#### Task requirements:
Among the entries, which lines carry the string "RAID"? Copy every one.

(Stored data entries)
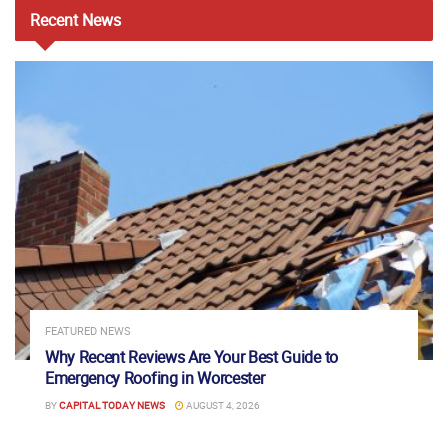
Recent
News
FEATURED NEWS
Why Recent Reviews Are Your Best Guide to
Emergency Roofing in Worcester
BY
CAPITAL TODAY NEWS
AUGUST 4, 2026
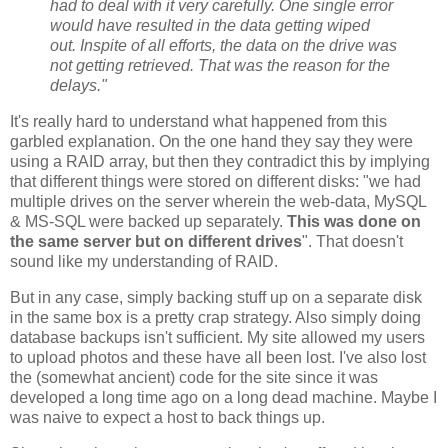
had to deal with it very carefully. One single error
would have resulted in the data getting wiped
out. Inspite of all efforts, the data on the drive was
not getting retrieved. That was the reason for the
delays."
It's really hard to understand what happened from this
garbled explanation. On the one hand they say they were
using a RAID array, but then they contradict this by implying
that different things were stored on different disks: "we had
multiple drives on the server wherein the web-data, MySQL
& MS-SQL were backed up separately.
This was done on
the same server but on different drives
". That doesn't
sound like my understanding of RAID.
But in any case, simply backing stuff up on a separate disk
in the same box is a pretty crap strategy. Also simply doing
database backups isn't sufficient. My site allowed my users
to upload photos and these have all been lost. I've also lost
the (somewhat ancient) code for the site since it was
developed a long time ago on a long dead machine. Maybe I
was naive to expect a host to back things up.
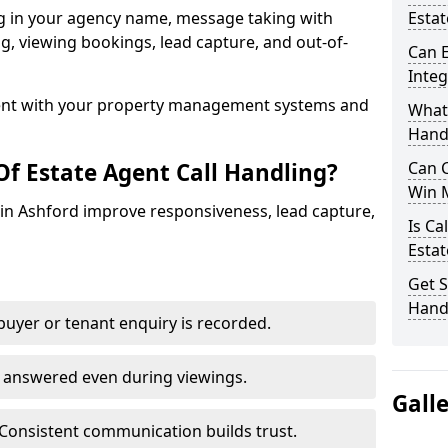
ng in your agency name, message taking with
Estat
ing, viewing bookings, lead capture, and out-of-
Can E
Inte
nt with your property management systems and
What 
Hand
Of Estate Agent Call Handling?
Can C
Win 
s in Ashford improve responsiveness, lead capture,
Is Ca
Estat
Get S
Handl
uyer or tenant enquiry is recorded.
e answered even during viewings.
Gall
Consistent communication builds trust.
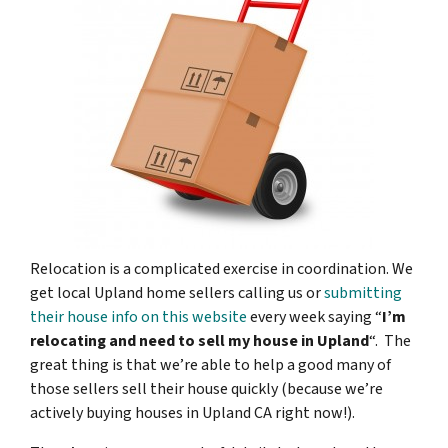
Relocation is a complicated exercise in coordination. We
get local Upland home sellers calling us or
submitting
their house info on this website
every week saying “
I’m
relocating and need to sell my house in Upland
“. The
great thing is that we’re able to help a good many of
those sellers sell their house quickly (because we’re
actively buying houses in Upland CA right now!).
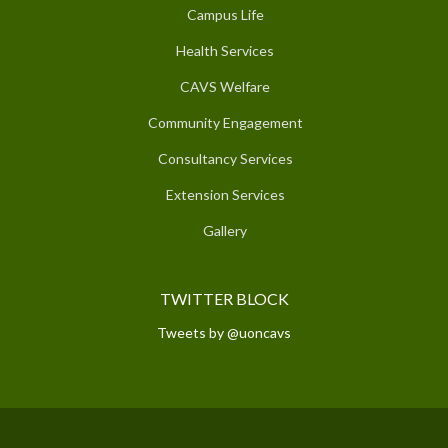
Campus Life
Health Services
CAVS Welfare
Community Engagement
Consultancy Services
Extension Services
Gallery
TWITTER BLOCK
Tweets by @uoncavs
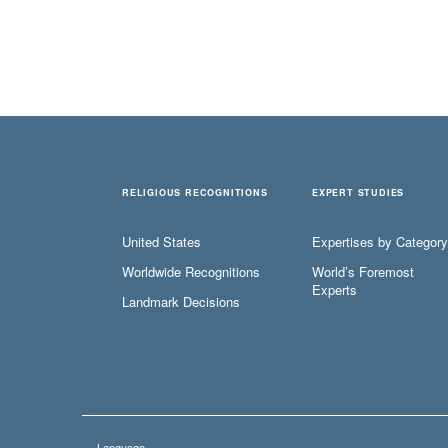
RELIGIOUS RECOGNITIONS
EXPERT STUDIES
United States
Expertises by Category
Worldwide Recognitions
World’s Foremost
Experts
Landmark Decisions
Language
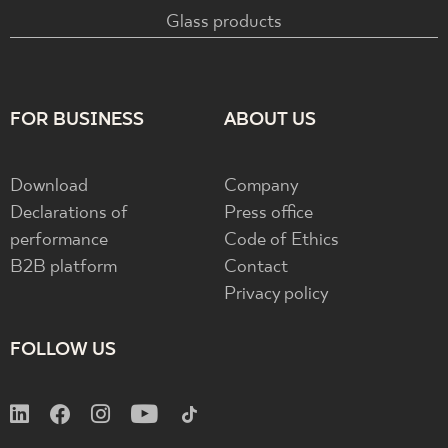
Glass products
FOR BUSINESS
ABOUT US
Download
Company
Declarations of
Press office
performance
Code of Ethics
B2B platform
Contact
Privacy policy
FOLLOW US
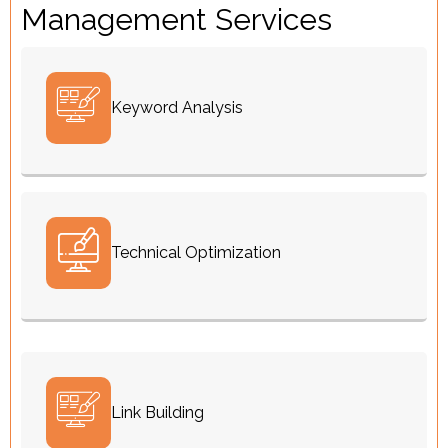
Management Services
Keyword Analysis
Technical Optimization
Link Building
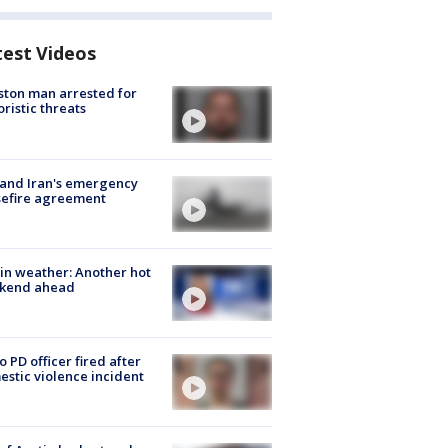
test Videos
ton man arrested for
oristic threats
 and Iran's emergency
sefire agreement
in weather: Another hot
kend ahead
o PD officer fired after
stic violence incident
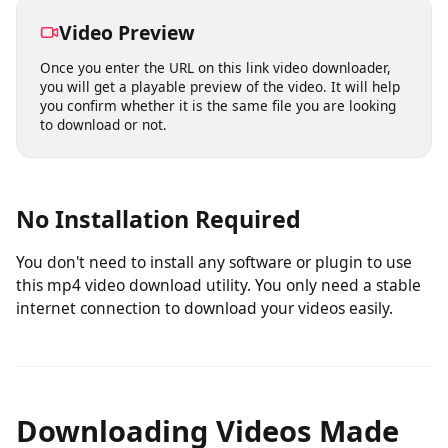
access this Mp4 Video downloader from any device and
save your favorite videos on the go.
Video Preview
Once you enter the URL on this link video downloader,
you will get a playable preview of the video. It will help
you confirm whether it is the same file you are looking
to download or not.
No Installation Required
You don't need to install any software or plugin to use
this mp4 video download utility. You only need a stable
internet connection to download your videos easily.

#### Solution to this problem:
using a RAID array, but then they contradict this by implying
sound like my understanding of RAID.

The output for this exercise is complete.